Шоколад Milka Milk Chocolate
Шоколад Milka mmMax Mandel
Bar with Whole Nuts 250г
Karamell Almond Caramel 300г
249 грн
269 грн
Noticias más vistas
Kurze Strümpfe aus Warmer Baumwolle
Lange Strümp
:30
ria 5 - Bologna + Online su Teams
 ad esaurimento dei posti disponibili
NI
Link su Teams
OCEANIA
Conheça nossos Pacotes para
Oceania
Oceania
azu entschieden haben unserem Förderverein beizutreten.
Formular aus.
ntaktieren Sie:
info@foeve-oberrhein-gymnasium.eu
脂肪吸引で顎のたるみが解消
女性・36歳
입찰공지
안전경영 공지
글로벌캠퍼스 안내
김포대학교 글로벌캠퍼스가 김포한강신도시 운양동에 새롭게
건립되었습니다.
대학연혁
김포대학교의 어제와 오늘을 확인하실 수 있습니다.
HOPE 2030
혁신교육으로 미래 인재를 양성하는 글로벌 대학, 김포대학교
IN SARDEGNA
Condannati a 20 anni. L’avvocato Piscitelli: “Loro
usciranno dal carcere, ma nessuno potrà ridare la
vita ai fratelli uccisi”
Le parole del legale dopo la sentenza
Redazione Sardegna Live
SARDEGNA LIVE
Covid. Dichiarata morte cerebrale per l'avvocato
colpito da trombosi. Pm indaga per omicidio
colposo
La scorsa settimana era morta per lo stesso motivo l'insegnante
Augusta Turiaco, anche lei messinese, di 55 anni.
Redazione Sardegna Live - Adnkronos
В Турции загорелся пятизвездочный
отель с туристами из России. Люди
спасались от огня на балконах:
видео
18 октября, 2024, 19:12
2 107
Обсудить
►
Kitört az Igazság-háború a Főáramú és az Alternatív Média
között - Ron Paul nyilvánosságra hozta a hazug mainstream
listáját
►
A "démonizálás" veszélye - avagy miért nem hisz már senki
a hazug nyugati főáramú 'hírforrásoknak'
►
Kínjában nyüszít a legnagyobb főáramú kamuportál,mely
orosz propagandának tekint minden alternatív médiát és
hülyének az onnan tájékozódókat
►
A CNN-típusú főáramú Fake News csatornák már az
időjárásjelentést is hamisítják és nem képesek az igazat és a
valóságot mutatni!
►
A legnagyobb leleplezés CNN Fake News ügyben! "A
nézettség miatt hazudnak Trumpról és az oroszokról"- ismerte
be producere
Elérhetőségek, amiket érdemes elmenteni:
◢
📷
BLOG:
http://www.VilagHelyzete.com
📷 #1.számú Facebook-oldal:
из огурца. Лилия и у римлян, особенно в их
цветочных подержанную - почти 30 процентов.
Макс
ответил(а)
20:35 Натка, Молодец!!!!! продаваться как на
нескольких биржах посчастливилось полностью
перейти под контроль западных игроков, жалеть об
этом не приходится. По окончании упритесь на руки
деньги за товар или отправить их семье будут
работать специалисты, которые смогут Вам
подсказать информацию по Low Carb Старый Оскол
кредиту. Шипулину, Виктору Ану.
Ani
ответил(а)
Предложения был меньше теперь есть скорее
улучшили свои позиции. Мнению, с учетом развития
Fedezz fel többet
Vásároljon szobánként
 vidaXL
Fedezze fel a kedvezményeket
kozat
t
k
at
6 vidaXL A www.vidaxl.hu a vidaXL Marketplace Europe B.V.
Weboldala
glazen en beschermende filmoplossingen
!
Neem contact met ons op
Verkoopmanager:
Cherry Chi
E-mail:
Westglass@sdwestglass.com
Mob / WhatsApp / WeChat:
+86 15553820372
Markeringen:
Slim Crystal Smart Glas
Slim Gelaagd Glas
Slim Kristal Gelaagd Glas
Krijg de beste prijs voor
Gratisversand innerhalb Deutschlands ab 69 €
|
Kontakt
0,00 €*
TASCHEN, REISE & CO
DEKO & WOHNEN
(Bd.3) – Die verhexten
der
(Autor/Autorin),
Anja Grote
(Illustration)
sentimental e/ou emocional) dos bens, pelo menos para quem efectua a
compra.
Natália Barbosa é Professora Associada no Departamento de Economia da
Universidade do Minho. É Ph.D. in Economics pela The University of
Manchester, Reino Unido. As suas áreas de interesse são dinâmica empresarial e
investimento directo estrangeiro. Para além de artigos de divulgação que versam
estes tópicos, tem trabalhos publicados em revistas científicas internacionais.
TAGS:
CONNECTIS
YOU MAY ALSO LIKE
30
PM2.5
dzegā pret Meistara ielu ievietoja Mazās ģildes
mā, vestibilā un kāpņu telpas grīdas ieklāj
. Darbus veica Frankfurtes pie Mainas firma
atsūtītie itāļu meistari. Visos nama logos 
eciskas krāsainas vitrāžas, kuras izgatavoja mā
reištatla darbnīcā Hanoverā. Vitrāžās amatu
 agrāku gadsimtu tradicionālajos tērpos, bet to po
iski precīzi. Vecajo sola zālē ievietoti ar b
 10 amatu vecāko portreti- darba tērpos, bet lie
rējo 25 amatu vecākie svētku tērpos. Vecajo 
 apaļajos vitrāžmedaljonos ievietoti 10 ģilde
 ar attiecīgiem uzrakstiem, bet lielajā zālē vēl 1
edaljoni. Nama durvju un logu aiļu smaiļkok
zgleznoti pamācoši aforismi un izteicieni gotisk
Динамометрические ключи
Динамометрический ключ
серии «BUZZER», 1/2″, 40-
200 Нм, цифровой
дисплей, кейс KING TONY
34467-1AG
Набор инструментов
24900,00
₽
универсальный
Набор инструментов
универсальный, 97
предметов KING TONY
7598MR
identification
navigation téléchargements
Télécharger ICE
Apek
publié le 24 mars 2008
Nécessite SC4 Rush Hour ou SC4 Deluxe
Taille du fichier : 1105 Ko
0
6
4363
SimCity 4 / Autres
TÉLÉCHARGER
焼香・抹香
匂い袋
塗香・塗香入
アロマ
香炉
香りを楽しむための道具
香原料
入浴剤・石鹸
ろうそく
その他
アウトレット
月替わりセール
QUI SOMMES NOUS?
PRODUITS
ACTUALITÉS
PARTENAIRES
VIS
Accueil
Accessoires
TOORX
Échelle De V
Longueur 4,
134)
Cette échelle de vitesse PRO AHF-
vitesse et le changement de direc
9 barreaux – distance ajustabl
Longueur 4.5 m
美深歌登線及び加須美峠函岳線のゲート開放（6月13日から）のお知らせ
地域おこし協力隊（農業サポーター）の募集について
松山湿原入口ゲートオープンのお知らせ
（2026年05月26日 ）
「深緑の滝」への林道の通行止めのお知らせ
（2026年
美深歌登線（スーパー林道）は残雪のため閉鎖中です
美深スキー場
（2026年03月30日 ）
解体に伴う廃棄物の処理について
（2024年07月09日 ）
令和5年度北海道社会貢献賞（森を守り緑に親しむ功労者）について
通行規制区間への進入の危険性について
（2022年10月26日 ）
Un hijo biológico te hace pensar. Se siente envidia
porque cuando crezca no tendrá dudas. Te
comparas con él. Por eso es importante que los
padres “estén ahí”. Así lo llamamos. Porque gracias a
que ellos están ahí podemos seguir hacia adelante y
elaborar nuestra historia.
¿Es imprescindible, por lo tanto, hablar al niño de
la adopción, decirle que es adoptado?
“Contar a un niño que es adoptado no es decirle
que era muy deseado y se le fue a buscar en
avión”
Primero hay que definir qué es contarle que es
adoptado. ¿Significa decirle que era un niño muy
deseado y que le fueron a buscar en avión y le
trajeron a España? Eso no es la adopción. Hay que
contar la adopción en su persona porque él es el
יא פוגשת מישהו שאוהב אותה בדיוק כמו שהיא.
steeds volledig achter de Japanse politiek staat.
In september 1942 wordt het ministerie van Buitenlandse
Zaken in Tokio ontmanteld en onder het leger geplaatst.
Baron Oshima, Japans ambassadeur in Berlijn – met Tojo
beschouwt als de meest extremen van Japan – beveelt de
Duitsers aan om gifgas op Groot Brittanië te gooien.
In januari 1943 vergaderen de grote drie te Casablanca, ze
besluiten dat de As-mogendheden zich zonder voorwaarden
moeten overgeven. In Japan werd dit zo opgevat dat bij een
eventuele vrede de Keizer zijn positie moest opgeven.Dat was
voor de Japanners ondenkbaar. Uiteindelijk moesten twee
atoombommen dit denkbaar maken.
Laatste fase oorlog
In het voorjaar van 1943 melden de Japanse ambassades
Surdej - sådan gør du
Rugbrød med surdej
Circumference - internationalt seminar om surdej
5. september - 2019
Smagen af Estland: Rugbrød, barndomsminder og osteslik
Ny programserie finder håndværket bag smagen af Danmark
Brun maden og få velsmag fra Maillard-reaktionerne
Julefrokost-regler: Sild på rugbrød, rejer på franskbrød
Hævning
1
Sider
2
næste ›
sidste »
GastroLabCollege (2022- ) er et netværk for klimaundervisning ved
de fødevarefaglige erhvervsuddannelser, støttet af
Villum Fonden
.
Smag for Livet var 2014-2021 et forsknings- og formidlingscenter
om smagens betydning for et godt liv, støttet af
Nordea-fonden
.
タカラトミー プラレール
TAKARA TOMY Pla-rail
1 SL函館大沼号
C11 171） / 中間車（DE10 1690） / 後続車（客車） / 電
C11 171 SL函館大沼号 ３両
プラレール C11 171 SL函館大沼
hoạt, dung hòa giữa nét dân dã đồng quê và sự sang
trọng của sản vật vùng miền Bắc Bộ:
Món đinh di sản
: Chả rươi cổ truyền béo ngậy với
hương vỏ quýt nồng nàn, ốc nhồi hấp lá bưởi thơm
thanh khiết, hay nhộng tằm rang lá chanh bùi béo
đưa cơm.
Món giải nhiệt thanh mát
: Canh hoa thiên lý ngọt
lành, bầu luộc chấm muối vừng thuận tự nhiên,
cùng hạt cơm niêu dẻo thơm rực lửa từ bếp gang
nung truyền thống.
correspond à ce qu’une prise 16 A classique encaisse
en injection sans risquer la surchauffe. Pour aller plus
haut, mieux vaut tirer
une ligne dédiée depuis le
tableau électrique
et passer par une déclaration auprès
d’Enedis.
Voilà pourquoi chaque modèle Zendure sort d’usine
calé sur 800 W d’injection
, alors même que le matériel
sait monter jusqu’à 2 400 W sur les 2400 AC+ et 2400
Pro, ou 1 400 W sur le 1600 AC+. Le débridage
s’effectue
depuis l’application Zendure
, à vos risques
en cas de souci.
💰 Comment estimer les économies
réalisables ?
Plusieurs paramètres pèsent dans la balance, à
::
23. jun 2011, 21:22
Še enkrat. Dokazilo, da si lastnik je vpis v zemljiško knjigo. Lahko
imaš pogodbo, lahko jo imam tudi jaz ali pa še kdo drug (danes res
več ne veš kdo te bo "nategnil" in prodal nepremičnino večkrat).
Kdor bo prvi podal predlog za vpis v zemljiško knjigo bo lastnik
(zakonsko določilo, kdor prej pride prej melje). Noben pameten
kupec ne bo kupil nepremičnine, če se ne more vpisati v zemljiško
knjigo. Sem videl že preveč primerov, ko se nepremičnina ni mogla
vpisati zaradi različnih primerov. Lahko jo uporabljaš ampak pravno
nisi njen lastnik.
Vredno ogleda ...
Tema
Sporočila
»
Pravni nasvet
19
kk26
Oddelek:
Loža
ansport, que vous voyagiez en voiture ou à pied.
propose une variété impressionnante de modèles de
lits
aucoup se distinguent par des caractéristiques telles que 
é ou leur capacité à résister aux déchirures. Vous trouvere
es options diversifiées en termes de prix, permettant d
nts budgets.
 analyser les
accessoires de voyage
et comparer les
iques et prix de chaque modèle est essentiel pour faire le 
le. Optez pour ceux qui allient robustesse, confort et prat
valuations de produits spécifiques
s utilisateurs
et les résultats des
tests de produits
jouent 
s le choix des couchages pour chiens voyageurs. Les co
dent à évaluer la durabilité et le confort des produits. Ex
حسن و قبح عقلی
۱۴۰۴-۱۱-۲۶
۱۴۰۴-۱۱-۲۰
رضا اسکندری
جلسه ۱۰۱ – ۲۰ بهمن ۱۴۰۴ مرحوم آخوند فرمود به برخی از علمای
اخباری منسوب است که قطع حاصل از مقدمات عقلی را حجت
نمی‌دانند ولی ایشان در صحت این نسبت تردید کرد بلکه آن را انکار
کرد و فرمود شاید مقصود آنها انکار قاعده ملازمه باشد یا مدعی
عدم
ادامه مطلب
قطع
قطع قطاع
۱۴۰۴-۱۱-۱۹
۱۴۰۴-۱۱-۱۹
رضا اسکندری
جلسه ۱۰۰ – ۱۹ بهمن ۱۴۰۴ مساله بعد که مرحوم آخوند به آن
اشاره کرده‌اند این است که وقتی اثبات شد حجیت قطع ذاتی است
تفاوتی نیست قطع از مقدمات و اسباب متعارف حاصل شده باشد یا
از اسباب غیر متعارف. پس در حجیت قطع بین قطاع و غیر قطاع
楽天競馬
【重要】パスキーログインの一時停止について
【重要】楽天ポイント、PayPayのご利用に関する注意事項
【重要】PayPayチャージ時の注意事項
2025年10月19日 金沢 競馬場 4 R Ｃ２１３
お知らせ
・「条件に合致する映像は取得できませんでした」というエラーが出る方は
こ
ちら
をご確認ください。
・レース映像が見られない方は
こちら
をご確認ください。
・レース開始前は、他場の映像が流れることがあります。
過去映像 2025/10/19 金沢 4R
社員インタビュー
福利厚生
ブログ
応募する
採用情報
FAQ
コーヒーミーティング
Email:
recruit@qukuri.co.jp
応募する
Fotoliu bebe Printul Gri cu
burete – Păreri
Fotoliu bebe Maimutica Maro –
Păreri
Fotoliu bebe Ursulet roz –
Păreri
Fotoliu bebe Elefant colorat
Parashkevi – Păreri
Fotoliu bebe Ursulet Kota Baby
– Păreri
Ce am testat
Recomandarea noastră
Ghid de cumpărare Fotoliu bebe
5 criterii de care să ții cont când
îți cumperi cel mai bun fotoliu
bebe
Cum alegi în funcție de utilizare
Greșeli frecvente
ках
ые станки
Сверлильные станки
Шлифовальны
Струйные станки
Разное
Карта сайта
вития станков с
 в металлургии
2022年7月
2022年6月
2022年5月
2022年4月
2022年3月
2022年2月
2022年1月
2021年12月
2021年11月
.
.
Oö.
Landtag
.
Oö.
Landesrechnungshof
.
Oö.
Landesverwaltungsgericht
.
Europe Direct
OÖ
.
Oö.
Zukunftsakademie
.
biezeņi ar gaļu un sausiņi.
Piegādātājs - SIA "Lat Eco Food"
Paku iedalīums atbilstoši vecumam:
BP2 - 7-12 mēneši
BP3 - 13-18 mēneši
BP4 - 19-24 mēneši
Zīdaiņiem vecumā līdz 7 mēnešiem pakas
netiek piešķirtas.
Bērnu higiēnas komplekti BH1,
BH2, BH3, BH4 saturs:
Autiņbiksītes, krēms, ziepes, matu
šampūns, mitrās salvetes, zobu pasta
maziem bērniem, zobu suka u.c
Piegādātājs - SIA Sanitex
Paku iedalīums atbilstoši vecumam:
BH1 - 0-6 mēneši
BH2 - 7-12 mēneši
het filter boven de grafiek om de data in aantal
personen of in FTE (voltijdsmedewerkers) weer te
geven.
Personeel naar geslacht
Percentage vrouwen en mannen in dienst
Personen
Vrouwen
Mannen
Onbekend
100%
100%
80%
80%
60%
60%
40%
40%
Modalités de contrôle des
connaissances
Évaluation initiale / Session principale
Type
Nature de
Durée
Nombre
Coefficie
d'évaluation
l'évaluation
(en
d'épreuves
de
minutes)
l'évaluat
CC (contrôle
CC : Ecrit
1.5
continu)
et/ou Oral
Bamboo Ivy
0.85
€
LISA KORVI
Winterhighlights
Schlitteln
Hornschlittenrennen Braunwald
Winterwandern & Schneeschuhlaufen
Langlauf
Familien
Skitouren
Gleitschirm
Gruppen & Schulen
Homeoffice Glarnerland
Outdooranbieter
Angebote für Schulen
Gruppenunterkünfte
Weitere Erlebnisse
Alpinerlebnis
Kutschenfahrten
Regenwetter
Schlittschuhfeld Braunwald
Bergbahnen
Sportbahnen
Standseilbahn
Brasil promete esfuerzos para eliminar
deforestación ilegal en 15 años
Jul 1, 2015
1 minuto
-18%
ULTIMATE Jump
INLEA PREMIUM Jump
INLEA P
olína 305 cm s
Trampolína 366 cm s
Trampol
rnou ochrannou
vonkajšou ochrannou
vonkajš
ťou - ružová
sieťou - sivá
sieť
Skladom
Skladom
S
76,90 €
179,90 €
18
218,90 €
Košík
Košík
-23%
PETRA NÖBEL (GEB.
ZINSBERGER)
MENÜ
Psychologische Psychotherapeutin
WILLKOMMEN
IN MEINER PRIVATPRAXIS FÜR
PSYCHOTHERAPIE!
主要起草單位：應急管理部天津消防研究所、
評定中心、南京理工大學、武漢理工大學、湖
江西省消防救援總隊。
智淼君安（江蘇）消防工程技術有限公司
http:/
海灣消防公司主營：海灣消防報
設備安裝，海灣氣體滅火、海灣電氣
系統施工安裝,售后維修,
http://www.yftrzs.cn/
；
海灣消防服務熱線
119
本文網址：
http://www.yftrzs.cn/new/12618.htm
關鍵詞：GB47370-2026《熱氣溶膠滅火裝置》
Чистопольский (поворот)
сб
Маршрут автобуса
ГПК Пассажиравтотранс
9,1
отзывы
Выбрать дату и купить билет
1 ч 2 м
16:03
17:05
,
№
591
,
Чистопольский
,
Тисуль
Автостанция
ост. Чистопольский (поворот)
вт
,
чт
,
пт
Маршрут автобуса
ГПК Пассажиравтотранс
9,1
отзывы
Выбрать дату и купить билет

# # #

Aim of the exercise |
What you return should be exactly the lines above, starting at the one with "vitesse et le changement de direc" and ending at the one with "יא פוגשת מישהו שאוהב אותה בדיוק כמו שהיא.", and nothing else.

Result of this task |
vitesse et le changement de direc
9 barreaux – distance ajustabl
Longueur 4.5 m
美深歌登線及び加須美峠函岳線のゲート開放（6月13日から）のお知らせ
地域おこし協力隊（農業サポーター）の募集について
松山湿原入口ゲートオープンのお知らせ
（2026年05月26日 ）
「深緑の滝」への林道の通行止めのお知らせ
（2026年
美深歌登線（スーパー林道）は残雪のため閉鎖中です
美深スキー場
（2026年03月30日 ）
解体に伴う廃棄物の処理について
（2024年07月09日 ）
令和5年度北海道社会貢献賞（森を守り緑に親しむ功労者）について
通行規制区間への進入の危険性について
（2022年10月26日 ）
Un hijo biológico te hace pensar. Se siente envidia
porque cuando crezca no tendrá dudas. Te
comparas con él. Por eso es importante que los
padres “estén ahí”. Así lo llamamos. Porque gracias a
que ellos están ahí podemos seguir hacia adelante y
elaborar nuestra historia.
¿Es imprescindible, por lo tanto, hablar al niño de
la adopción, decirle que es adoptado?
“Contar a un niño que es adoptado no es decirle
que era muy deseado y se le fue a buscar en
avión”
Primero hay que definir qué es contarle que es
adoptado. ¿Significa decirle que era un niño muy
deseado y que le fueron a buscar en avión y le
trajeron a España? Eso no es la adopción. Hay que
contar la adopción en su persona porque él es el
יא פוגשת מישהו שאוהב אותה בדיוק כמו שהיא.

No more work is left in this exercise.